Oklahoma’s Pre-Foreclosure Crisis: A Growing Strain on Homeowners as Economic Pressures Mount

A Human Lens on a Rising Trend: 276 Pre-Foreclosures in September 2024

In September 2024, 276 Oklahoma homes entered pre-foreclosure, marking an 18.97% increase over the previous month. While on paper this may sound like a modest uptick, it tells a deeper story. One of inflationary pressure, stagnating wages, rising insurance premiums, and an affordability crisis creeping quietly across the Great Plains.
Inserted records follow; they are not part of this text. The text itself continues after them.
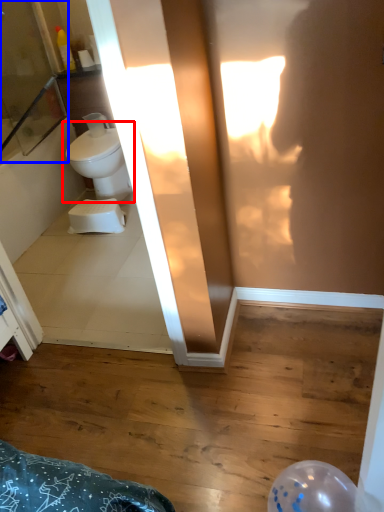 Question: Which object appears farthest to the camera in this image, toilet (highlighted by a red box) or screen door (highlighted by a blue box)?

Choices:
 (A) toilet
 (B) screen door

Answer: (A) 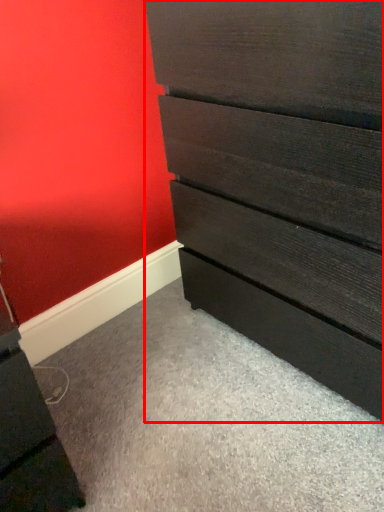 Question: From the image's perspective, what is the correct spatial relationship of chest of drawers (annotated by the red box) in relation to file cabinet?

Choices:
 (A) below
 (B) above

Answer: (B)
For the families living in these 276 homes, these aren’t just data points, they’re warning signs, perhaps the last alert before the home that once symbolized safety and stability becomes something else entirely: a mortgage default, a forced move, the beginning of financial unraveling.

September’s Jump: Month-by-Month and Year-by-Year Patterns

What makes this month’s numbers stand out isn’t just the change since August, it’s the momentum behind it.

– August 2024: 232 pre-foreclosures
– September 2024: 276 pre-foreclosures
– Month-over-month increase: +18.97%

Last year, September 2023 recorded 376 pre-foreclosure, meaning that year-over-year, foreclosure activity is actually down by 26.60%. But such a statistic doesn’t imply a resolved crisis. Rather, it suggests volatility, a seesaw market responding sensitively to shifts in mortgage rates, inflation, and household economics. The decline since last year may reflect temporary economic relief measures or shifts in housing finance. The recent rise, however, may be the beginning of another wave.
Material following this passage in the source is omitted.